2015 was a pretty good year for television, proving that in the digital era, catching up with your favourite programme is as vital as ever.
There’s not nearly enough space to talk about all our favourites (like Poldark, Humans, Supergirl and all manner of one word titled shows), but here’s a quick run-down of the shows that, in our opinion, you should really hunt down before 2016 takes over…
Inside No. 9
Six brilliant short dramas, ranging from witchcraft trials to the lonely plight of volunteers working the late shift at a Samaritans-type call centre. Stand out audience favourite was Sheridan Smith’s ‘The Twelve Days Of Christine’, but each episode showcased the sharp inventiveness of creators Reece Shearsmith and Steve Pemberton.
Marvel’s Jessica Jones
Unburdened by the original comic books need to deal in metaphor and suggestion, this Netflix original series discusses rape, survival, abuse and PTSD in a way rarely seen in superhero drama.
Jessica Jones pitches villain Kilgrave (David Tennant) as a smug, over privileged rape apologist whose presence darkens the edges of every scene. We also see a great Luke Cage in Mike Colter, but it’s Krysten Ritter’s titular character, magnetic and forceful that represents a whole new generation of how female lead characters are seen.
After years of British crime drama suffering inferiority complex regarding Scandinavian knitwear, BBC decided to cry a river, build a bridge and get over it. Having Stellan Skarsgard anchor the whole thing in a barely contained mediation of grief doesn’t hurt, as well as a beautifully nuanced script from Abi Morgan.

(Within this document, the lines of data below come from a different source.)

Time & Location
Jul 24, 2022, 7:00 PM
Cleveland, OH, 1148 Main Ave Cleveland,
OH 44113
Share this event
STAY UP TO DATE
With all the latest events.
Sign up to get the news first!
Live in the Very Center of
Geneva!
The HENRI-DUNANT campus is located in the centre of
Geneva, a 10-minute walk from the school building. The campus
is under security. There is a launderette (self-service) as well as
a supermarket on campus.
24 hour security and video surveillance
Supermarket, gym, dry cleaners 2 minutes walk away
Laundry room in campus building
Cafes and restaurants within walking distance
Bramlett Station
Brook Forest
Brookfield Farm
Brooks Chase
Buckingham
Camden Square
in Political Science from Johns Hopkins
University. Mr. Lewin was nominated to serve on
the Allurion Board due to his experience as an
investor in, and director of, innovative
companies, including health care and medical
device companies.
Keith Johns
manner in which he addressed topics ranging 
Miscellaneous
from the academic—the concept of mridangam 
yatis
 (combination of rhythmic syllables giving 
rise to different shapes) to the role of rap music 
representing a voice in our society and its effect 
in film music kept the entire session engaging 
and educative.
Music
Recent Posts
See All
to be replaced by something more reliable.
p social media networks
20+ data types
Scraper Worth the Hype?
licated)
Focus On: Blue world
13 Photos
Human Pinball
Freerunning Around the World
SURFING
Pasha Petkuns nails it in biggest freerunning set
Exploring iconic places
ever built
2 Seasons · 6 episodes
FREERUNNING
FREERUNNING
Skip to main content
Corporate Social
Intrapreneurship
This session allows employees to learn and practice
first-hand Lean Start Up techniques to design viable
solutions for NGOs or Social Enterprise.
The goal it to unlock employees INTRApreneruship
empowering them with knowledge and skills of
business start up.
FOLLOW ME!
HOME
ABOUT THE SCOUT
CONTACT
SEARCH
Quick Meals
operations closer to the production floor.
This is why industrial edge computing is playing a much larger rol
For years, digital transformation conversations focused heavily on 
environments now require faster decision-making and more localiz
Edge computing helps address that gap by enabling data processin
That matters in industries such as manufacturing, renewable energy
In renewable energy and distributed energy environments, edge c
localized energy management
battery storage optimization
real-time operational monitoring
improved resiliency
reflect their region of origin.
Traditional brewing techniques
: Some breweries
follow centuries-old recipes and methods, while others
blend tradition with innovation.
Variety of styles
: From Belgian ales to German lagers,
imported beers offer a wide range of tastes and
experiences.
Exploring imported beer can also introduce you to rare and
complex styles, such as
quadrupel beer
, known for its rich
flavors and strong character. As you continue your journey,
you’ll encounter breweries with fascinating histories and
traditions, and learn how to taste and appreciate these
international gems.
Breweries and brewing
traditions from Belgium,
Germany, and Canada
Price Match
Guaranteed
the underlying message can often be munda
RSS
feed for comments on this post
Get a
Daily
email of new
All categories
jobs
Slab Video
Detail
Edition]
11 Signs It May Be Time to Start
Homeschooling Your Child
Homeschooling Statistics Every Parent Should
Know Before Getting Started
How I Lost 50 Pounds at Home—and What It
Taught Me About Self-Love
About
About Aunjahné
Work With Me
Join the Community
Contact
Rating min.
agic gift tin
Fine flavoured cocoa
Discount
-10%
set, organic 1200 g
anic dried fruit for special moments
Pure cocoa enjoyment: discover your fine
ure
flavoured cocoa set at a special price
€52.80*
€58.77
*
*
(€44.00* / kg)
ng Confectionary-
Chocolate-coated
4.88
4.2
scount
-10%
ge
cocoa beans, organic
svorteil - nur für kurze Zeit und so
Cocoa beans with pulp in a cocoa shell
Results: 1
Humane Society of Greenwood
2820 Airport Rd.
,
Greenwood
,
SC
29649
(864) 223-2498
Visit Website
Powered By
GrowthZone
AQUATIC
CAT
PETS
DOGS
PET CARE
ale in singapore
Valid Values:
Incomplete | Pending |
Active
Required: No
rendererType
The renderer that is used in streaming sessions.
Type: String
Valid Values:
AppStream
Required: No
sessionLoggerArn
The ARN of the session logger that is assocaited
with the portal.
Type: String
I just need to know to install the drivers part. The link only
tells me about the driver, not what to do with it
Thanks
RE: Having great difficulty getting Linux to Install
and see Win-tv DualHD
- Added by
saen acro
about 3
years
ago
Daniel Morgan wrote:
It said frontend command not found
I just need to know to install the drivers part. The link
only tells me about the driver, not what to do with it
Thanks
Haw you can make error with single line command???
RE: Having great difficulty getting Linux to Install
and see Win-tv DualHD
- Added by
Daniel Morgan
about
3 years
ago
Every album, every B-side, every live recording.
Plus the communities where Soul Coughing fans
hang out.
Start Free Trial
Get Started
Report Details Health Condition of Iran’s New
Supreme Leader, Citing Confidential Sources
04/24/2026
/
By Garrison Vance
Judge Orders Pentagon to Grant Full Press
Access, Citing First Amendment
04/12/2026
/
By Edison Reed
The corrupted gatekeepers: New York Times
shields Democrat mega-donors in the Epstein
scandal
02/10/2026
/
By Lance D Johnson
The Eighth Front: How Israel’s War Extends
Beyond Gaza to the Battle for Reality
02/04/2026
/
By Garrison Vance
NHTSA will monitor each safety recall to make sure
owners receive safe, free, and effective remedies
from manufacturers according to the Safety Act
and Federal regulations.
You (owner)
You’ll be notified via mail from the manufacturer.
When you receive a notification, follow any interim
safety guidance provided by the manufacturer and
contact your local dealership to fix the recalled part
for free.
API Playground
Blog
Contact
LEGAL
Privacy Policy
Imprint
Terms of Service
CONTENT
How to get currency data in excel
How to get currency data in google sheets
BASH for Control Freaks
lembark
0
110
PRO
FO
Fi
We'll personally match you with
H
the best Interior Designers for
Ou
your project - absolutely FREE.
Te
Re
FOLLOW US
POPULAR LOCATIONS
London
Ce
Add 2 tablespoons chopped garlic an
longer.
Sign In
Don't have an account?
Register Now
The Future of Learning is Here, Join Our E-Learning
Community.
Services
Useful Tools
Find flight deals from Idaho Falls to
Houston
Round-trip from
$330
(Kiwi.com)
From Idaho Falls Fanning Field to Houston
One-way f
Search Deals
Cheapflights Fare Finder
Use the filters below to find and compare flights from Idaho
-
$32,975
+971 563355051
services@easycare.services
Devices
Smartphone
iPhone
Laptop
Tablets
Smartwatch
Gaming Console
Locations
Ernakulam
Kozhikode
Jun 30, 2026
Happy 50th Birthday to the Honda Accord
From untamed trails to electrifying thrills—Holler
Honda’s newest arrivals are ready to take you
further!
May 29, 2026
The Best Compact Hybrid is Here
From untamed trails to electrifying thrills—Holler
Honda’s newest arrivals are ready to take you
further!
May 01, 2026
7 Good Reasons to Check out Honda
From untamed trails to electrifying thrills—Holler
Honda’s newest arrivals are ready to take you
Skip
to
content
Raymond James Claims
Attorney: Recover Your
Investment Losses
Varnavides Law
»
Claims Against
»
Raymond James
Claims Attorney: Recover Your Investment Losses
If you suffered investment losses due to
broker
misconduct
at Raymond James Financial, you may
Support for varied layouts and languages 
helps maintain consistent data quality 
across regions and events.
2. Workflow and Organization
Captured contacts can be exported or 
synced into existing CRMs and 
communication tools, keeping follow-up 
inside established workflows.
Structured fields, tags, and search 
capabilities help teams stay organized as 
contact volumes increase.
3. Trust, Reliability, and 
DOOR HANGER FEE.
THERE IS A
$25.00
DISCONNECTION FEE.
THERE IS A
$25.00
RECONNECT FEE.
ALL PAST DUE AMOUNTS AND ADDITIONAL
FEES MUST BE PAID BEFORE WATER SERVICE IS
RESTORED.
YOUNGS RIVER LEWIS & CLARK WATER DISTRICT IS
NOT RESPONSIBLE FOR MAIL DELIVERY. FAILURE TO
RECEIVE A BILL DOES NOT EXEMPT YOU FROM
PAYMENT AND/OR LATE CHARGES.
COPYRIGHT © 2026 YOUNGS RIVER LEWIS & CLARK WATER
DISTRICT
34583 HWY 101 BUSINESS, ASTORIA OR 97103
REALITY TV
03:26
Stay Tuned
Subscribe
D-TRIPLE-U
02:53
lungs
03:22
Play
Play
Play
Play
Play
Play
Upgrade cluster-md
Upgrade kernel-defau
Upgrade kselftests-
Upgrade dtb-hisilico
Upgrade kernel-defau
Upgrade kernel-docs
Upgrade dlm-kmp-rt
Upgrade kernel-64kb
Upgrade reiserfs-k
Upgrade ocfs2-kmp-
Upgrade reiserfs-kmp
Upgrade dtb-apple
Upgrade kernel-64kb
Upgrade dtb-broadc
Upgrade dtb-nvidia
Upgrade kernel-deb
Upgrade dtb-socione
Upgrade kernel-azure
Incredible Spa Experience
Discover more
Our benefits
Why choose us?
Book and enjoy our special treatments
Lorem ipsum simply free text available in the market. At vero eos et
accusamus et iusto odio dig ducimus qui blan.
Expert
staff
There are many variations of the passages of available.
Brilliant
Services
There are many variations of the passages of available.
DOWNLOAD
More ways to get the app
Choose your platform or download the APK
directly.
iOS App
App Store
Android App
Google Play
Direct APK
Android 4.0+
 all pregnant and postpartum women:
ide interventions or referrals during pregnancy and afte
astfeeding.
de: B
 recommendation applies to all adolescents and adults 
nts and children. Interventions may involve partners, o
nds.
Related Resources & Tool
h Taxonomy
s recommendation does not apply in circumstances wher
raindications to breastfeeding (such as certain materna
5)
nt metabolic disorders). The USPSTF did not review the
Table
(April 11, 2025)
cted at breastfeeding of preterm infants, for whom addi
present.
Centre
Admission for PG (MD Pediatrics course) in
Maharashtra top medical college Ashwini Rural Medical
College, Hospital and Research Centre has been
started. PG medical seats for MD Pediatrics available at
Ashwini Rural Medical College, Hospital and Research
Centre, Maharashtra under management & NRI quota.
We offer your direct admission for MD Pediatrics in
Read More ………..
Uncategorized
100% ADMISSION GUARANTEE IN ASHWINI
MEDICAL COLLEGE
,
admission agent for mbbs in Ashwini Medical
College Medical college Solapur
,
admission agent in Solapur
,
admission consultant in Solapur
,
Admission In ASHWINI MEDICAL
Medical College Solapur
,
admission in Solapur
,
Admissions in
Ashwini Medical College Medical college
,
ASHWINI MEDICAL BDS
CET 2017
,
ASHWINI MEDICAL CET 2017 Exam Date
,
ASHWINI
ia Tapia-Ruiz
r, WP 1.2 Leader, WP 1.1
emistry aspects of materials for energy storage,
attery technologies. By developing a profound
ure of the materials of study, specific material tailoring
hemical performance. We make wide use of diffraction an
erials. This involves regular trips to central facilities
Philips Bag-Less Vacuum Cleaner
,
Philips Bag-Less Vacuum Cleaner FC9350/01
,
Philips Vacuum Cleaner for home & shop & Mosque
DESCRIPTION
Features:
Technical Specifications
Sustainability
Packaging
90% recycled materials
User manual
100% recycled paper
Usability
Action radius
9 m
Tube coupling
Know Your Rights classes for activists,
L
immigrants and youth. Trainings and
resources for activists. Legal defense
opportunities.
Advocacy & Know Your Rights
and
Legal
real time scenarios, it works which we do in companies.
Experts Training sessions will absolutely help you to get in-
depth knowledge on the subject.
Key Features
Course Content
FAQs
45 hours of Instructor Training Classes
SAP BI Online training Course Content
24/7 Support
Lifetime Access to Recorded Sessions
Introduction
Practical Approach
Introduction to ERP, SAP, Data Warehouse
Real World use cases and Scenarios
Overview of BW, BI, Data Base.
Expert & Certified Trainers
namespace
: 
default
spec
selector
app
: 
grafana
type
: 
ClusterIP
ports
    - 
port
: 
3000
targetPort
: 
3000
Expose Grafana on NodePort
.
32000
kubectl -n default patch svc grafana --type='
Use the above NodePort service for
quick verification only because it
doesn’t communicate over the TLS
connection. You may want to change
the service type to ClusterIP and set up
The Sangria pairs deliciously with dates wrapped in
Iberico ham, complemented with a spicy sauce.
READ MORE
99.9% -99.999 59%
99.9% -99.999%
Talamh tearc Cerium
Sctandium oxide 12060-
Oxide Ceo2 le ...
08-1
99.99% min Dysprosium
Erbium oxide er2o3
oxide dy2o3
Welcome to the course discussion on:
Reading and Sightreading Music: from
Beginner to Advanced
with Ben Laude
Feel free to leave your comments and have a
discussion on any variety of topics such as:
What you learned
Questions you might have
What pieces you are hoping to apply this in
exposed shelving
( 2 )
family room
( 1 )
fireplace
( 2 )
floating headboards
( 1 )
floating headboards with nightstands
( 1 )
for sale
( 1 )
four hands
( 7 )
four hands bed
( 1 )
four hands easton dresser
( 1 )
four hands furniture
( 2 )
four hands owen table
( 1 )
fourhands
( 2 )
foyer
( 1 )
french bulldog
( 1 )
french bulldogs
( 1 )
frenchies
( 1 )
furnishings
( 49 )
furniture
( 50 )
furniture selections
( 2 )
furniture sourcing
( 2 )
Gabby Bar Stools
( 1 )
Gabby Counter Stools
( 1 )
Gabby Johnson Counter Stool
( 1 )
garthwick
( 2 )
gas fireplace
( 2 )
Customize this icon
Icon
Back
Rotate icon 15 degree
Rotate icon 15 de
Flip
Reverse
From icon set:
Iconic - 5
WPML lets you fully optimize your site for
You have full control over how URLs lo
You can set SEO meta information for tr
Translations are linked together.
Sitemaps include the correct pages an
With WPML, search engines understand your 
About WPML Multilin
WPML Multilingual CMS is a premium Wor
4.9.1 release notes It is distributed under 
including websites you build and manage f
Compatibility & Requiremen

Magnetic performances all around. Particularly from Mark Rylance as Cromwell, Damien Lewis as Henry and Claire Foy as Anne Boleyn, but this was a drama in which even the smallest role was full of meditative beauty.
The third book in Hilary Mantels series is yet to be published; we can expect the follow-up series sometime after.
Ben Whishaw was quite genuinely the soul of this tangled web of mysteries, juggling keen intelligence and befuddled naiveté expertly as he attempted to solve a murder mystery (that may not have been a murder mystery) very close to his heart.
Beautifully shot with a BBC sheen, London Spy invited us to watch from a distance as its characters were dislocated and lost in overwhelming locations.
Cucumber, Banana, Tofu
Russell T Davies continues to demonstrate that he voraciously breathes TV like nobody else. Having three series that were all concurrent spin-offs of each other, RTD mines a favourite preoccupation: devastating disappointment laced with relentless hope.
Very few other writers manage to successfully explore the apparent opposites of savage cynicism and joyfully romantic optimism.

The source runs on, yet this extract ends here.